Soluciones a la contaminación acústica:

Una primera acción para combatir la contaminación acústica sería la de elaborar un mapa acústico (medida y análisis de los niveles sonoros de diversos puntos de la ciudad), centrándose en el tráfico rodado pero sin olvidar otros emisores de ruido. A partir del estudio, se podrían adoptar medidas defensivas y preventivas, a medio o largo plazo en función de la planificación urbanística de la ciudad.

Los expertos indican que la mejor solución contra este modo de contaminación sería incorporar un estudio de niveles acústicos a la planificación urbanística, con el fin de crear "islas sonoras" o insonorizar los edificios próximos a los "puntos negros" de ruido, pero ello conlleva un coste elevadísimo. Es más eficaz adoptar medidas preventivas, ya que, económica y socialmente, son más rentables. Hay que potenciar campañas de educación medio ambiental, para que todos contribuyan y exijan la disminución de los niveles de ruido.

Los métodos para contrarrestar los sonidos excesivos se clasifican en activos y pasivos, y actúan sobre la fuente que los produce.
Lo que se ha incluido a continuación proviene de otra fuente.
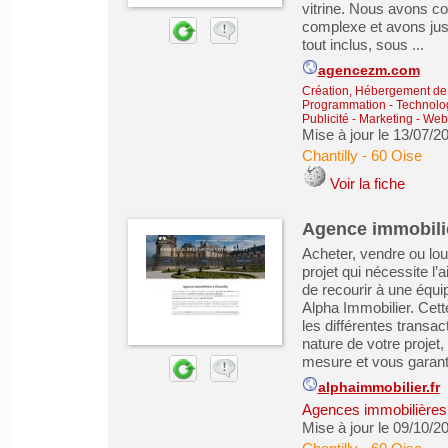
vitrine. Nous avons c
complexe et avons just
tout inclus, sous ...
agencezm.com
Création, Hébergement de s
Programmation - Technolog
Publicité - Marketing - We
Mise à jour le 13/07/2
Chantilly
-
60 Oise
Voir la fiche
Agence immobilie
Acheter, vendre ou lo
projet qui nécessite l
de recourir à une équ
Alpha Immobilier. Cett
les différentes transac
nature de votre proje
mesure et vous garanti
alphaimmobilier.fr
Agences immobilières -
Mise à jour le 09/10/2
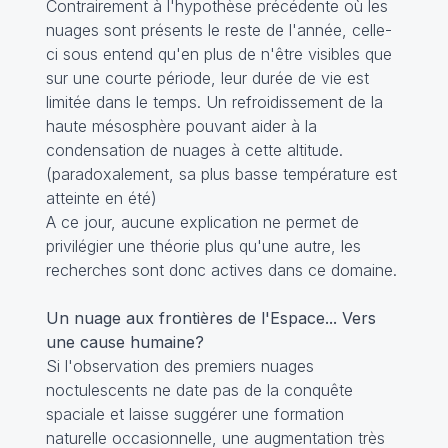
Contrairement à l'hypothèse précédente où les
nuages sont présents le reste de l'année, celle-
ci sous entend qu'en plus de n'être visibles que
sur une courte période, leur durée de vie est
limitée dans le temps. Un refroidissement de la
haute mésosphère pouvant aider à la
condensation de nuages à cette altitude.
(paradoxalement, sa plus basse température est
atteinte en été)
A ce jour, aucune explication ne permet de
privilégier une théorie plus qu'une autre, les
recherches sont donc actives dans ce domaine.
Un nuage aux frontières de l'Espace... Vers
une cause humaine?
Si l'observation des premiers nuages
noctulescents ne date pas de la conquête
spaciale et laisse suggérer une formation
naturelle occasionnelle, une augmentation très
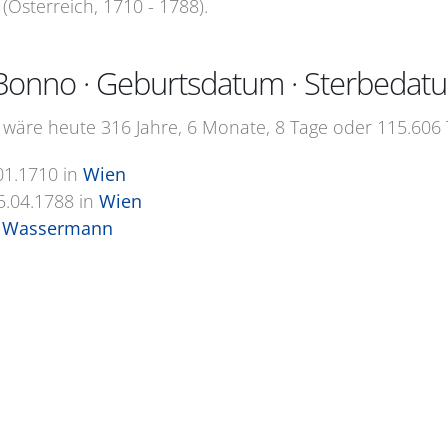
(Österreich, 1710 - 1788).
Bonno · Geburtsdatum · Sterbedat
äre heute 316 Jahre, 6 Monate, 8 Tage oder 115.606 T
01.1710
in
Wien
5.04.1788
in
Wien
 Wassermann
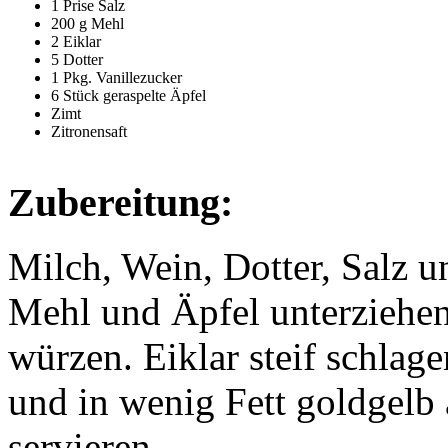
1 Prise Salz
200 g Mehl
2 Eiklar
5 Dotter
1 Pkg. Vanillezucker
6 Stück geraspelte Äpfel
Zimt
Zitronensaft
Zubereitung:
Milch, Wein, Dotter, Salz u
Mehl und Äpfel unterziehen
würzen. Eiklar steif schlag
und in wenig Fett goldgelb
servieren.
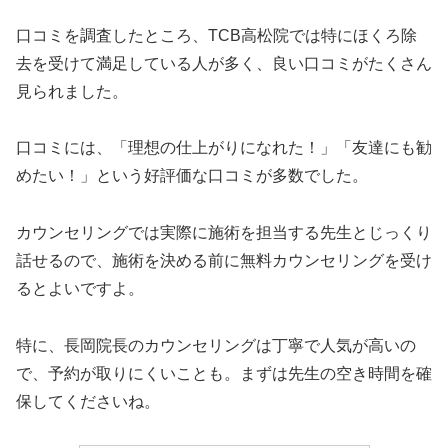
口コミを調査したところ、TCB高松院では特にほくろ除
去を受けて満足している人が多く、良い口コミがたくさん
見られました。
口コミには、「理想の仕上がりになれた！」「友達にも勧
めたい！」という好評価な口コミが多数でした。
カウンセリングでは実際に施術を担当する先生とじっくり
話せるので、施術を決める前に無料カウンセリングを受け
るとよいですよ。
特に、長岡院長のカウンセリングは丁寧で人気が高いの
で、予約が取りにくいことも。まずは先生の空き時間を確
保してくださいね。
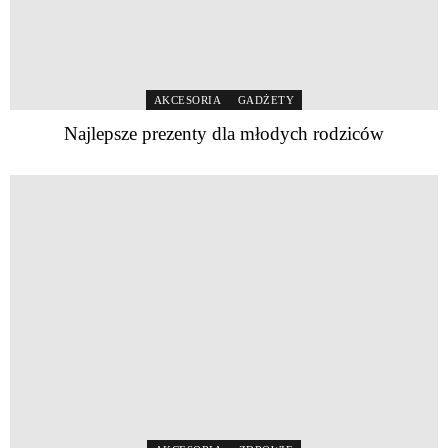
AKCESORIA
GADŻETY
Najlepsze prezenty dla młodych rodziców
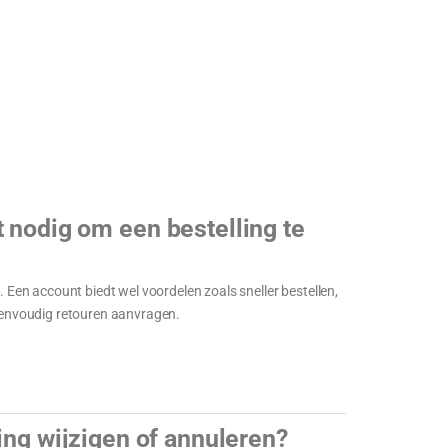
 nodig om een bestelling te
. Een account biedt wel voordelen zoals sneller bestellen,
 eenvoudig retouren aanvragen.
ling wijzigen of annuleren?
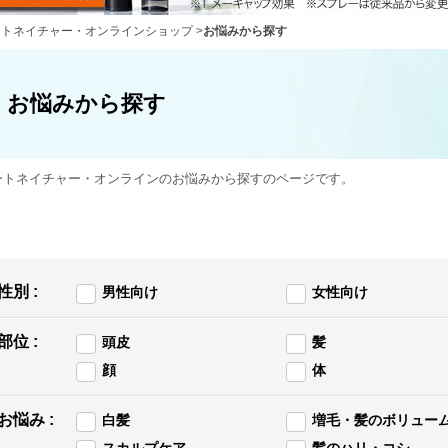
ートネイチャー・オンラインショップ
>
お悩みから探す
お悩みから探す
ートネイチャー・オンラインのお悩みから探すのページです。
性別 :
男性向け
女性向け
部位 :
頭皮
髪
顔
体
お悩み :
白髪
増毛・髪のボリュー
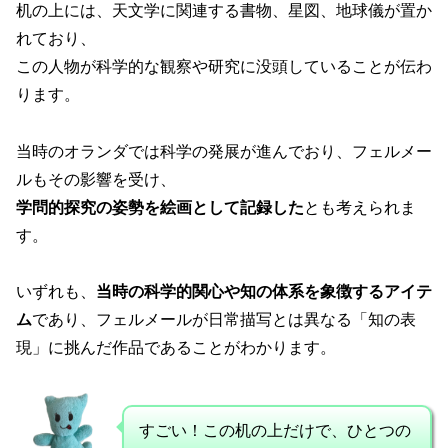
机の上には、天文学に関連する書物、星図、地球儀が置か
れており、
この人物が科学的な観察や研究に没頭していることが伝わ
ります。
当時のオランダでは科学の発展が進んでおり、フェルメー
ルもその影響を受け、
学問的探究の姿勢を絵画として記録した
とも考えられま
す。
いずれも、
当時の科学的関心や知の体系を象徴するアイテ
ム
であり、フェルメールが日常描写とは異なる「知の表
現」に挑んだ作品であることがわかります。
すごい！この机の上だけで、ひとつの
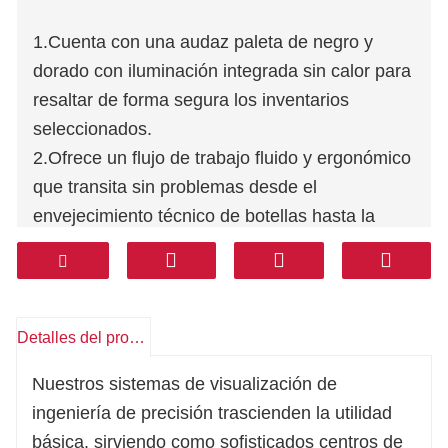
1.Cuenta con una audaz paleta de negro y
dorado con iluminación integrada sin calor para
resaltar de forma segura los inventarios
seleccionados.
2.Ofrece un flujo de trabajo fluido y ergonómico
que transita sin problemas desde el
envejecimiento técnico de botellas hasta la
coctelería activa.
3.Incorpora un perfil de esquina curvado de
precisión para adornos decorativos, creando
una barra de luz familiar premium.
Detalles del producto
4.Construido con materiales adaptativos y
Nuestros sistemas de visualización de
ecológicos certificados, permite a los
ingeniería de precisión trascienden la utilidad
especificadores de proyectos implementar sin
básica, sirviendo como sofisticados centros de
problemas nuestra
unidad de almacenamiento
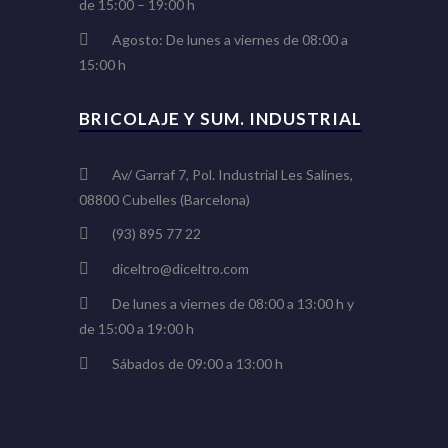
de 15:00 – 19:00 h
Agosto: De lunes a viernes de 08:00 a
15:00 h
BRICOLAJE Y SUM. INDUSTRIAL
Av/ Garraf 7, Pol. Industrial Les Salines,
08800 Cubelles (Barcelona)
(93) 895 77 22
diceltro@diceltro.com
De lunes a viernes de 08:00 a 13:00 h y
de 15:00 a 19:00 h
Sábados de 09:00 a 13:00 h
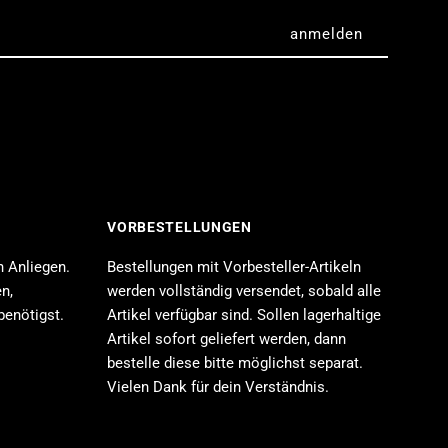
VORBESTELLUNGEN
n Anliegen.
Bestellungen mit Vorbesteller-Artikeln
n,
werden vollständig versendet, sobald alle
benötigst.
Artikel verfügbar sind. Sollen lagerhaltige
Artikel sofort geliefert werden, dann
bestelle diese bitte möglichst separat.
Vielen Dank für dein Verständnis.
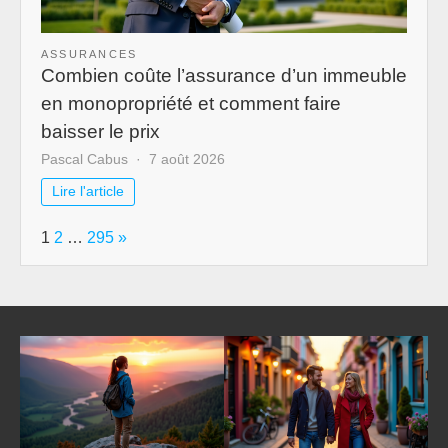
ASSURANCES
Combien coûte l’assurance d’un immeuble
en monopropriété et comment faire
baisser le prix
Pascal Cabus
7 août 2026
Lire l'article
Page:
Next
1
2
…
295
»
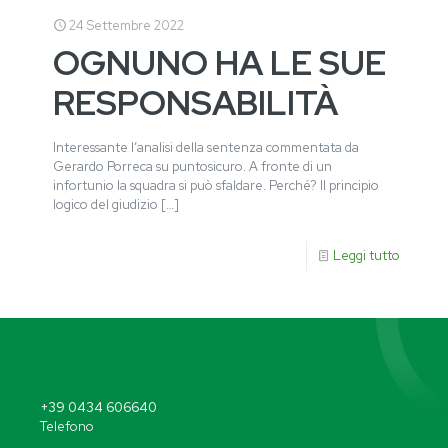
24 Settembre 2022
OGNUNO HA LE SUE
RESPONSABILITÀ
Interessante l’analisi della sentenza commentata da
Gerardo Porreca su puntosicuro. A fronte di un
infortunio la squadra si può sfaldare. Perché? Il principio
logico del giudizio
[…]
Leggi tutto
+39 0434 606640
Telefono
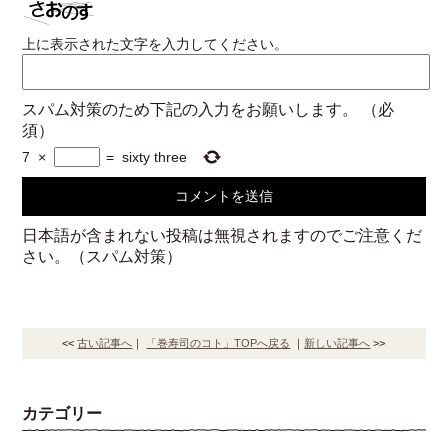
上に表示された文字を入力してください。
スパム対策のため下記の入力をお願いします。
（必
須）
7
×
=
sixty three
日本語が含まれない投稿は無視されますのでご注意くだ
さい。（スパム対策）
<<
古い記事へ
｜
「巻寿司のコト」TOPへ戻る
｜
新しい記事へ
>>
カテゴリー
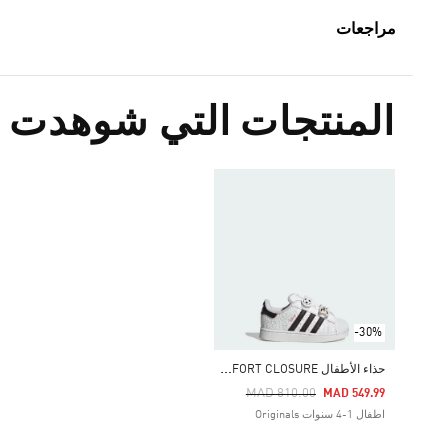
مراجعات
المنتجات التي شوهدت م
-30%
ح
ذاء الأطفال ADIDAS DISNEY SUPERSTAR II COMFORT CLOSURE
Price Reduced From
To
MAD 810.00
MAD 549.99
اطفال 1-4 سنوات Originals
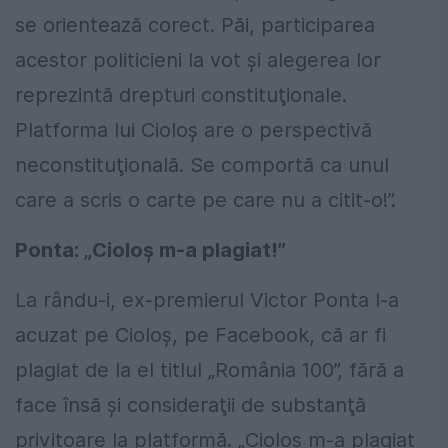
se orientează corect. Păi, participarea
acestor politicieni la vot şi alegerea lor
reprezintă drepturi constituţionale.
Platforma lui Cioloş are o perspectivă
neconstituţională. Se comportă ca unul
care a scris o carte pe care nu a citit-o!”.
Ponta: „Cioloş m-a plagiat!”
La rându-i, ex-premierul Victor Ponta l-a
acuzat pe Cioloş, pe Facebook, că ar fi
plagiat de la el titlul „România 100”, fără a
face însă şi consideraţii de substanţă
privitoare la platformă. „Cioloş m-a plagiat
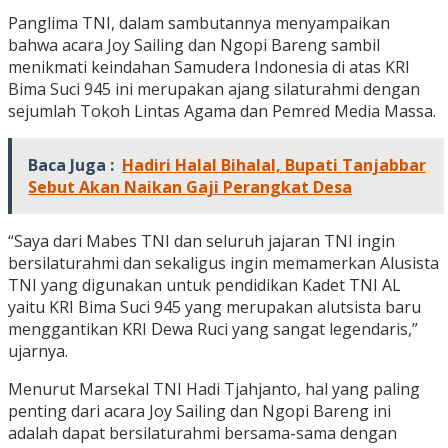
Panglima TNI, dalam sambutannya menyampaikan
bahwa acara Joy Sailing dan Ngopi Bareng sambil
menikmati keindahan Samudera Indonesia di atas KRI
Bima Suci 945 ini merupakan ajang silaturahmi dengan
sejumlah Tokoh Lintas Agama dan Pemred Media Massa.
Baca Juga :
Hadiri Halal Bihalal, Bupati Tanjabbar
Sebut Akan Naikan Gaji Perangkat Desa
“Saya dari Mabes TNI dan seluruh jajaran TNI ingin
bersilaturahmi dan sekaligus ingin memamerkan Alusista
TNI yang digunakan untuk pendidikan Kadet TNI AL
yaitu KRI Bima Suci 945 yang merupakan alutsista baru
menggantikan KRI Dewa Ruci yang sangat legendaris,”
ujarnya.
Menurut Marsekal TNI Hadi Tjahjanto, hal yang paling
penting dari acara Joy Sailing dan Ngopi Bareng ini
adalah dapat bersilaturahmi bersama-sama dengan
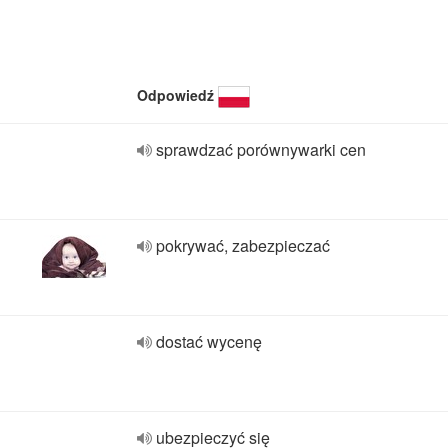
Odpowiedź
sprawdzać porównywarki cen
pokrywać, zabezpieczać
dostać wycenę
ubezpieczyć się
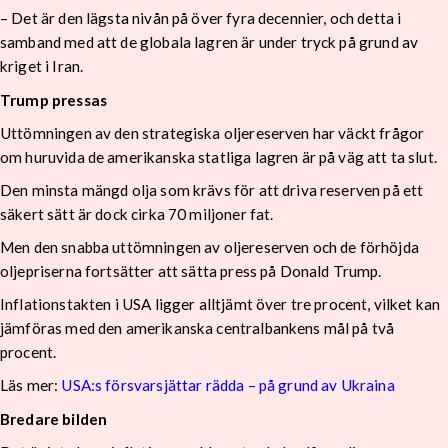
– Det är den lägsta nivån på över fyra decennier, och detta i
samband med att de globala lagren är under tryck på grund av
kriget i Iran.
Trump pressas
Uttömningen av den strategiska oljereserven har väckt frågor
om huruvida de amerikanska statliga lagren är på väg att ta slut.
Den minsta mängd olja som krävs för att driva reserven på ett
säkert sätt är dock cirka 70 miljoner fat.
Men den snabba uttömningen av oljereserven och de förhöjda
oljepriserna fortsätter att sätta press på Donald Trump.
Inflationstakten i USA ligger alltjämt över tre procent, vilket kan
jämföras med den amerikanska centralbankens mål på två
procent.
Läs mer:
USA:s försvarsjättar rädda – på grund av Ukraina
Bredare bilden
Son eficaces algunos métodos pasivos, como los absorbentes superficiales (pantallas acústicas), silenciadores reactivos, materiales porosos, soportes antivibratorios o resonadores. Estas técnicas son más bien defensivas, lo que limita su efectividad, y un ejemplo de esto lo encontramos en la arquitectura (sólo se insonorizan teatros, cines y auditorios) y en la planificación urbana (que abarca aspectos como el tipo de construcción de la calzada, cuya calidad incide en los niveles de ruido producido por el rozamiento de los vehículos, que pueden ser incluso superiores a las vibraciones del motor del coche).

Para evitar el ruido del tráfico, es conveniente realizar un buen mantenimiento del vehículo, con especial hincapié en el silenciador. Además, una presión correcta en las ruedas evita ruidos y vibraciones. Cuanto más rápido se vaya, más ruido se produce; en calles estrechas, el ruido se multiplica. Evitando acelerones y frenazos bruscos, utilizando el claxon sólo cuando sea necesario, deteniendo el motor en atascos o paradas, y usando los transportes públicos siempre que se pueda, se ayuda a disminuir los niveles de ruido.

Bibliografía:

-“Contaminación acústica." Microsoft® Student 2008 [DVD]. Microsoft Corporation, 2007.